In an election year, the Republicans and Democrats have managed to do the unthinkable: work together for the greater good. Both sides have championed causes that bring clear aid to American people, and in a bipartisan effort, the House of Representatives’ Ways and Means Committee has advanced a legislative package that will benefit job creators, small businesses and American families.
The Tax Relief for American Families and Workers Act includes legislation that accomplishes:
- Pro-growth economic policies.
- Deliberate aid for small business in the wake of disasters.
- Supports working families with an enhanced child tax credit.
“This bipartisan, bicameral tax package is welcome news for working families and businesses in our industry,” says Maurice Norris, MAS, PPAI’s public affairs manager.
- The Ways and Means Committee approved the measure in a 40-3 vote after its Republican chairman and Democratic counterpart announced the deal.
Benefits For Businesses And Families
The proposal benefits both businesses and families in different but specifically targeted ways.
As far as pro-growth business-related aspects of the proposal, it contains a few advantages businesses could utilize:
- Restores Section 174 (immediate) expensing for U.S.-based research and development investment for businesses of all sizes.
- Allows interest deductibility for businesses forced to borrow at high interest rates to meet payroll obligations or attempting to expand their operations.
- Allows 100% expensing for investments in machines, equipment and vehicles.
- Removes the current double taxation that exists for businesses and workers with footprints in the U.S. and Taiwan.
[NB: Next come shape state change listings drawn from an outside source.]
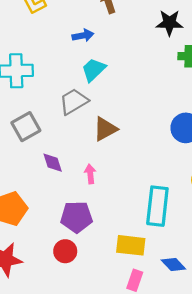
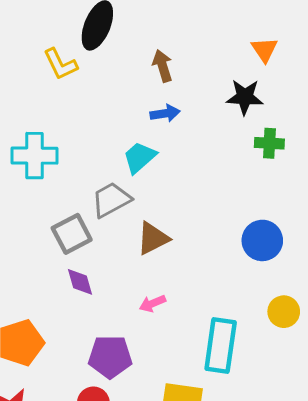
blue arrow: (83, 35) -> (165, 113), moved
gray square: (26, 127) -> (72, 234), moved
pink arrow: (90, 174) -> (152, 303), moved, turned -108

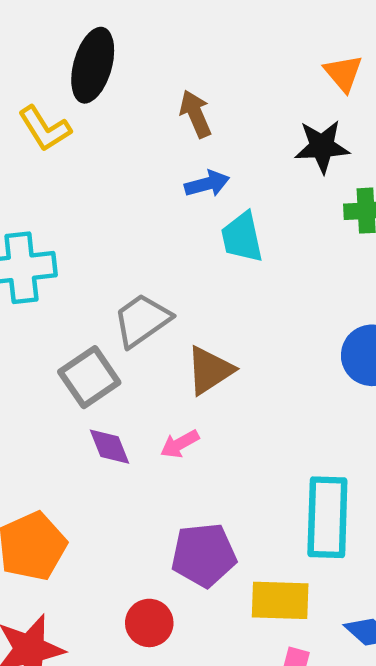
cyan trapezoid: (140, 157) -> (242, 237), moved, turned -54
pink arrow: (152, 303) -> (180, 444), moved
purple pentagon: (110, 357) -> (204, 555), moved

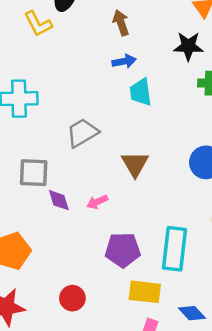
brown triangle: (210, 370) -> (135, 164), moved, turned -32
gray square: (89, 377) -> (34, 173), moved, turned 32
purple pentagon: (204, 555) -> (123, 250), moved

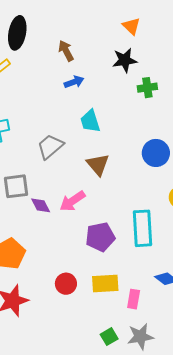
cyan trapezoid: (141, 92) -> (90, 121), moved
pink arrow: (97, 202) -> (72, 201), size x1.5
yellow rectangle: (145, 292) -> (105, 284), moved

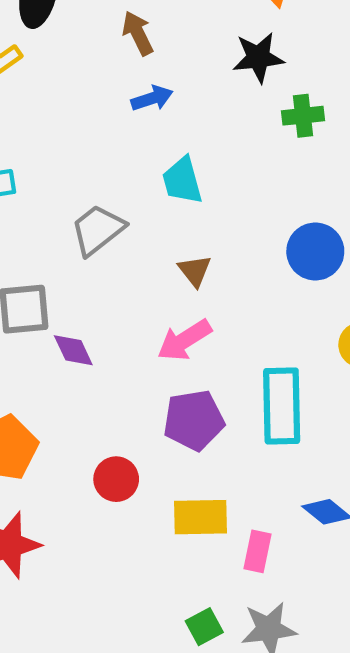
brown triangle: (98, 165) -> (195, 271), size x0.7
pink arrow: (72, 201) -> (184, 340), moved
red circle: (66, 284) -> (116, 479), moved

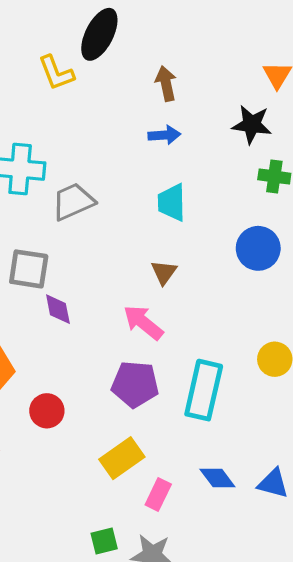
gray trapezoid: (98, 230) -> (73, 202), moved
blue circle: (315, 251) -> (258, 248), moved
pink arrow: (184, 340) -> (143, 322), turned 57
red circle: (116, 479) -> (47, 411), moved
yellow rectangle: (201, 517) -> (122, 458), turned -48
The Act also focuses on how businesses can react and survive after unavoidable disaster strikes:
- Increases the amount of investment that a small business can immediately write off to $1.29 million.
- Adjusts the reporting threshold for businesses that use subcontract labor from $600 to $1,000.
Attaining these businesses benefits in a bipartisan effort meant also including support for working families by way of an enhanced child tax credit.
- It would see a phased increase to the refundable portion of the child tax credit for 2023, 2024 and 2025.
- It would eliminate a penalty in the child tax credit for larger families.
- Taxpayers would be able to use either current or prior-year income to calculate the child tax credit in 2024 or 2025.
- The child tax credit would adjust for inflation starting in 2024.
“Today’s strong bipartisan vote in the Ways and Means Committee shows there is a path forward for Republicans and Democrats to come together and deliver tax relief for workers, families, farmers and small businesses,” says Ways and Means Committee Chairman Jason Smith. “I look forward to the House and Senate passing this legislation to help working families and Main Street businesses thrive.”
The Act would also effectively end the Employee Retention Tax Credit, which the committee claims will save taxpayers $70 billion by avoiding fraud and cost overruns.
What’s Next?
The House is scheduled for recess this week, meaning the earliest it could hold a floor vote would be the week of January 29.
“This bill is still a long way from complete,” Norris says. “However, widely supported policies such as the child tax credit and increasing the limits on depreciable business assets, among other proposals that are baked into the Ways and Means Committee markup, will hopefully continue to gain support on the Hill when this comes to a floor vote. Due to the fluidity of huge tax legislation like this, PPAI will continue to monitor its progression for any riders that could be detrimental to our members.”